In late July, A. decided to spend a weekend out of the city. He wanted to see his son, and he needed a break from the heat and the hospital. His wife came into New York, leaving the boy with her parents. What they did in the city that day he cannot remember, but by late afternoon they had made it out to the beach in Connecticut where the boy had spent the day with his grandparents. A. found his son sitting on a swing, and the first words out of the boy’s mouth (having been coached all afternoon by his grandmother) were
surprising in their lucidity. “I’m very happy to see you, daddy,” he said. At the same time, the voice sounded strange to A. The boy seemed to be short of breath, and he spoke each word in a stacatto of separate syllables. A. had no doubt that something was wrong. He insisted that they all leave the beach at once and go back to the house. Although the boy was in good spirits, this curious, almost mechanical voice continued to speak through him, as though he were a ventriloquist’s dummy. His breathing was extremely rapid: heaving torso, in and out, in and out, like the breathing of a little bird.
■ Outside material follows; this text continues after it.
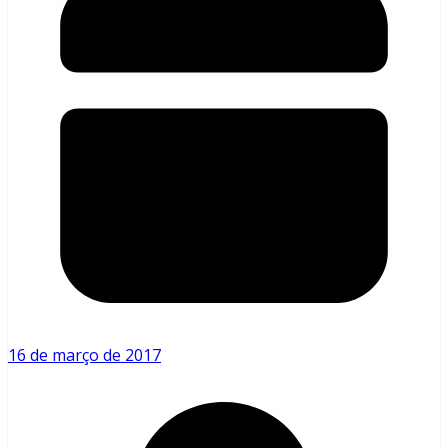
16 de março de 2017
Within an hour, A. and his wife were looking down a list of local pediatricians, trying to reach one who was in (it was dinner hour on Friday night). On the fifth or sixth try they got hold of a young woman doctor who had recently taken over a practice in town. By some fluke, she happened to be in her office at that hour, and she told them to come right over. Either because she was new at her work, or because she had an excitable nature, her examination of the little boy threw A. and his wife into a panic. She sat the boy up on the table, listened to his chest, counted his breaths per minute, observed his flared nostrils, the slightly bluish tint to the skin of his face. Then a mad rush about the office, trying to rig up a complicated breathing device: a vapor machine with a hood, reminiscent of a nineteenth century camera. But the boy would not keep his head under the hood, and the hissing of the cold steam frightened him. The doctor then tried a shot of adrenalin. “We’ll try this one,” she said, “and if it doesn’t work we’ll give him another.” She waited a few minutes, went through the breath-rate calculations again, and then gave him the second shot. Still no effect. “That’s it,” she said. “We’ll have to take him to the hospital.” She made the necessary phone call, and with a furious energy that seemed to gather up everything into her small body, told A. and his wife how to follow her to the hospital, where to go, what to do, and then led them outside, where they left in separate cars. Her diagnosis was pneumonia with asthmatic complications—which, after X-rays and more sophisticated tests at the hospital, turned out to be the case.